Compromis de vente sans notaire au Maroc : Pièges, risques de perte de fonds et entrave au rapatriement.

L’investissement immobilier au Maroc séduit de nombreux investisseurs, qu’ils soient étrangers ou Marocains Résidant à l’Étranger (MRE). L’attrait pour la ville, les opportunités ou même la simple présentation de maquettes peut inciter à une certaine précipitation, poussant certains à vouloir saisir rapidement des opportunités. Face à cette envie d’acquérir un bien, la tentation est grande de conclure des accords préliminaires, tels que des « compromis de vente sans notaire », ou de verser directement des avances de fonds au vendeur, parfois même jusqu’à 60% du prix, voire la totalité, et ce, en espèces (« cash ») ou par d’autres moyens.

Cependant, comme le souligne Me Amal Anouide, avocate au barreau de Safi, cette pratique est « dangereuse » et « fortement déconseillée ». Elle expose les acquéreurs à des risques considérables : l’absence de garanties juridiques quant à la propriété du bien ou à d’éventuelles charges foncières, un risque élevé de perte de fonds (le vendeur pouvant par exemple revendre le bien à une autre partie), et des obstacles majeurs au rapatriement ultérieur du capital et des plus-values en cas de revente de l’investissement. Cet article vise à détailler les pièges de cette démarche et à souligner pourquoi le notaire est le professionnel indispensable à consulter dès le premier contact et jusqu’à la liquidation de votre investissement, afin de garantir la sécurité de votre transaction et la traçabilité de vos fonds.

I. Les dangers insoupçonnés du « Compromis de vente sans notaire » et des avances directes

L’une des erreurs les plus critiques commises par les acquéreurs est de s’engager financièrement sans l’encadrement d’un professionnel du droit.
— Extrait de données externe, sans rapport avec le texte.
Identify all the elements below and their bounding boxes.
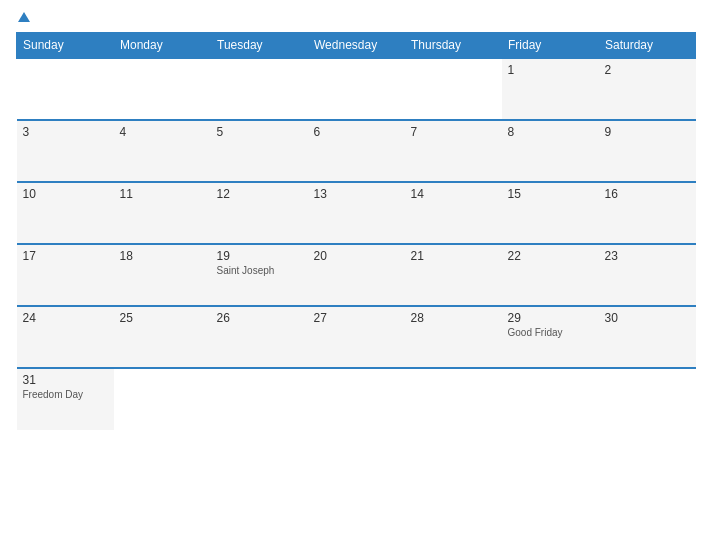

1. Des avances de fonds dangereuses et non sécurisées

Maître Amal Anouide est formelle: il est « fortement déconseillé d’avancer entre les mains du vendeur, que ce soit cash ou autre, rien du tout ». Pourtant, la réalité montre que des acquéreurs, séduits par un projet ou une ville, versent des avances qui peuvent atteindre « jusqu’à 60 % du prix de vente, parfois et plus, il y en a même qui payent la totalité du prix de vente » directement au vendeur. Une telle pratique est qualifiée de « dangereuse ».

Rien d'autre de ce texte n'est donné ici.